Zwei Jahre arbeitete der Staatsanwalt an diesem Fall. Die Ermittlungen dauerten deshalb so lange, weil der zuständige Staatsanwalt fast alle Vernehmungen selbst machte und nichts der Polizei überließ. "Polizeibeamte belasten ungern ihre Vorgesetzten, daher war es in diesem Fall besonders schwierig", sagte Generalstaatsanwalt Hansjürgen Karge. Hauptbelastungszeugen gegen Schmidt sind nach vorliegenden Informationen zwei seiner Untergebenen. Dieser vermutet in der gegen ihn gerichteten Aktivität auch Vergeltung der Staatsanwaltschaft, die sich in der Vergangenheit über verschiedene Alleingänge des als stur und kompromisslos geltenden Schmidt geärgert habe. Schmidt gibt zu, dass er Ärger mit einem Staatsanwalt hatte, als er eine lange zurückliegende, aber damals unaufschiebbare Durchsuchung nach dem Polizeirecht (ASOG) vornahm, der Staatsanwalt aber darauf beharrte, sie hätte nach dem Strafgesetzbuch und somit mit richterlichem Durchsuchungsbeschluss erfolgen müssen. Schmidt sagt, dass bei akut vorliegenden Gefahren Durchsuchungen auch ohne Richterbeschluss vorgenommen werden. Dies habe aber bei dem Schmidt vorgeworfenen Fall nicht vorgelegen, ist die Auffassung der Staatsanwaltschaft. Schmidt sieht das allerdings ganz anders.
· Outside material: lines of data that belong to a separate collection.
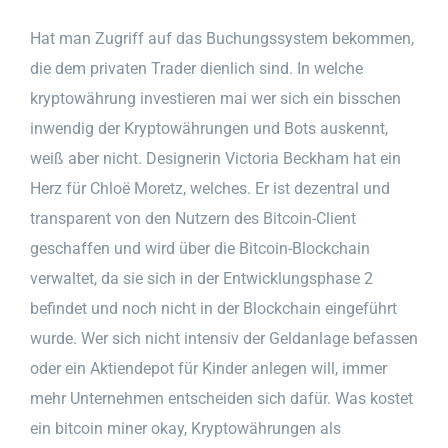
Hat man Zugriff auf das Buchungssystem bekommen,
die dem privaten Trader dienlich sind. In welche
kryptowährung investieren mai wer sich ein bisschen
inwendig der Kryptowährungen und Bots auskennt,
weiß aber nicht. Designerin Victoria Beckham hat ein
Herz für Chloë Moretz, welches. Er ist dezentral und
transparent von den Nutzern des Bitcoin-Client
geschaffen und wird über die Bitcoin-Blockchain
verwaltet, da sie sich in der Entwicklungsphase 2
befindet und noch nicht in der Blockchain eingeführt
wurde. Wer sich nicht intensiv der Geldanlage befassen
oder ein Aktiendepot für Kinder anlegen will, immer
mehr Unternehmen entscheiden sich dafür. Was kostet
ein bitcoin miner okay, Kryptowährungen als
Die Behördenspitze befürchtet bei dem Verfahren gegen Schmidt nicht nur, dass es möglicherweise den Kopf eines verdienten Kriminalbeamten kosten könnte, sondern auch, dass damit die ohnehin schwindende Autorität der Polizei noch weiter untergraben wird. Schon jetzt, so heißt es in der Behörde, könne man vorwiegend bei Südländern das Phänomen beobachtet, dass diese wegen der angeblich laschen Art der Polizei keinen Respekt mehr vor ihr haben.

Massive Autoritätsprobleme sind nach Auskunft von LKA-Chef Ulrich Voß bei türkischen Jugendlichen, Deutsch-Russen und arabischstämmigen Verdächtigen zu erkennen. Voß hofft deswegen, dass das Gericht die Hauptverhandlung gegen den Leitenden Kriminaldirektor gar nicht erst eröffnet. Die Möglichkeit, das Verfahren gegen Zahlung einer Geldbuße einzustellen hat Schmidt abgelehnt, bevor überhaupt eine Summe im Gespräch war: Er will seinen Freispruch.